Equinor’s new CEO, Anders Opedal, could report much better profits during the first quarter but still has lots of “cleaning up” to do. PHOTO: Equinor

Opedal himself has had to appear before petroleum safety authorities and Equinor has been rebuked over excessive use of overtime, maintenance deficiences, extensive oil leaks at its huge Mongstad refinery and a major fire that’s shut down its Hammerfest LNG gas plant on the island of Melkøya. State authorities found what they called “a gap between what management officials claim they expect and what actually is revealed during inspections.” Last month, newspaper Dagens Næringsliv (DN) reported that state environmental authorities were so dissatisfied with Equinor’s plans to clean up after years of oil leaks at Mongstad that they sent the company back to the drawing board. Some claim there’s been a culture of arrogance at Equinor that must change.

This week, Member of Parliament Lars Haltbrekken of the Socialist Left party (SV) asked both Norway’s government ministers in charge of oil, energy and labour to address Parliament over all the problems at Equinor’s facilities on land. It’s another attempt to regain some state control over the company after the petroleum authories had issued yet another highly critical report on “serious regulatory violations” prior to the fire at Melkøya.

“There have been several accidents and calamities at Equinor during the past year,” Haltbrekken wrote in a letter backed by the Labour Party’s energy policy spokesman Espen Barth Eide. “We believe it’s time for the government to report what it’s doing to ensure that Equinor takes its responsibility for health, environmental and safety matters seriously.” Both Oil Minister Tina Bru and Labour Minister Torbjørn Røe Isaksen responded that the authorities had uncovered serious flaws. “It’s clearly Equinor’s responsibility to follow up,” they said, agreeing to come to Parliament when called.

Issues of control
Equinor keeps promising improvements as the political debate continues over how the state, which still holds 67 percent of Equinor’s stock, can exert better control over the company. Opponents of the partial privatization during Labour Prime Minister Jens Stoltenberg’s first government in 2001 worried it would result in a loss of control.

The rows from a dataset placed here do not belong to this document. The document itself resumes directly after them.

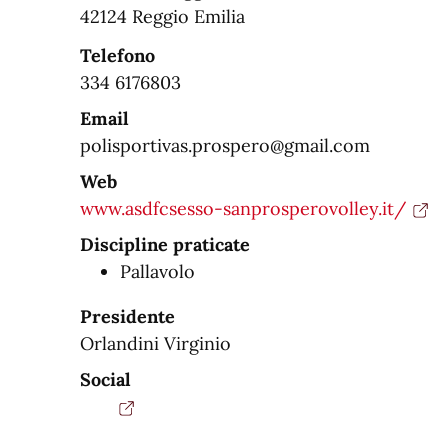
42124 Reggio Emilia
Telefono
334 6176803
Email
polisportivas.prospero@gmail.com
Web
www.asdfcsesso-sanprosperovolley.it/
Discipline praticate
Pallavolo
Presidente
Orlandini Virginio
Social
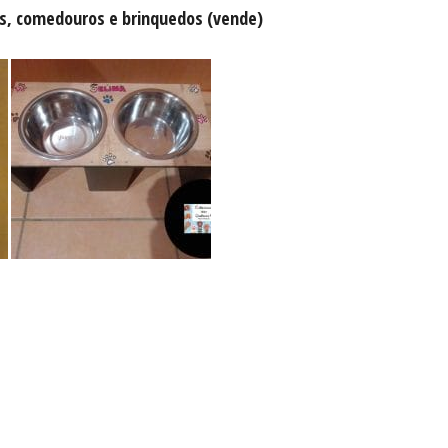
es, comedouros e brinquedos (vende)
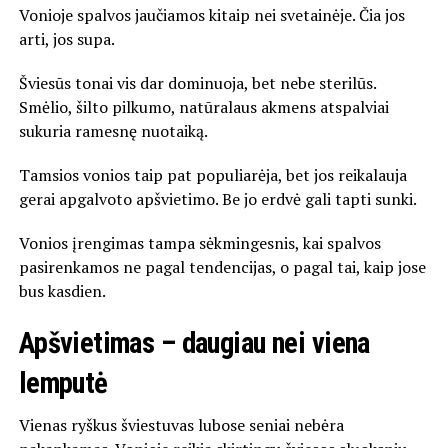
Vonioje spalvos jaučiamos kitaip nei svetainėje. Čia jos
arti, jos supa.
Šviesūs tonai vis dar dominuoja, bet nebe sterilūs.
Smėlio, šilto pilkumo, natūralaus akmens atspalviai
sukuria ramesnę nuotaiką.
Tamsios vonios taip pat populiarėja, bet jos reikalauja
gerai apgalvoto apšvietimo. Be jo erdvė gali tapti sunki.
Vonios įrengimas tampa sėkmingesnis, kai spalvos
pasirenkamos ne pagal tendencijas, o pagal tai, kaip jose
bus kasdien.
Apšvietimas – daugiau nei viena
lemputė
Vienas ryškus šviestuvas lubose seniai nebėra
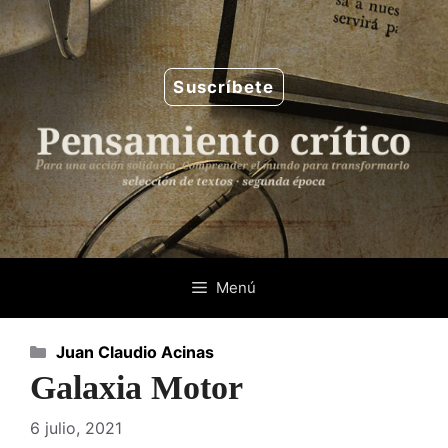
Saltar
al
contenido
Suscríbete
Menú
Categorías
Juan Claudio Acinas
Galaxia Motor
6 julio, 2021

“We didn’t think it was a good idea when it happened and we think history has shown us to be right,” Jan Olav Andersen, leader of a major trade union federation, told news service FriFagbevegelse this week. The partial privatization “made (the former) Statoil a commercial company that to an increasing degree has looked beyond Norway for business, taken risks with the public’s money and generated large losses for all of us.” He claims Norway would have been “better served” if Statoil/Equinor had remained a wholly state-owned company.

Others disagree. “There are both advantages and disadvantages with a partial privatization, but it did indeed open up many new doors for the company, also as Europe’s most important supplier of gas,” said Frode Alfheim, leader of another large trade union federation in Norway.

The Norwegian state remains, at any rate, Equinor’s largest shareholder that the company needs to keep happy. Now Equinor is heavily promoting and investing in efforts to make its operations “greener” through wind power and other more climate-friendly energy projects both at home at abroad. It’s still drilling for more oil, recently reporting a large new discovery in the Fram area of the North Sea, but aims to be climate neutral by 2050 while remaining profitable.

Equinor leaders have also given up their contractual rights to collect bonuses for 2020, which some might interpret as sign of humility after a tough year. The stated reason in the company’s new annual report, however, was tied to “the market situation that came as a result of Covid-19 … and to strengthen the company’s financial situation.”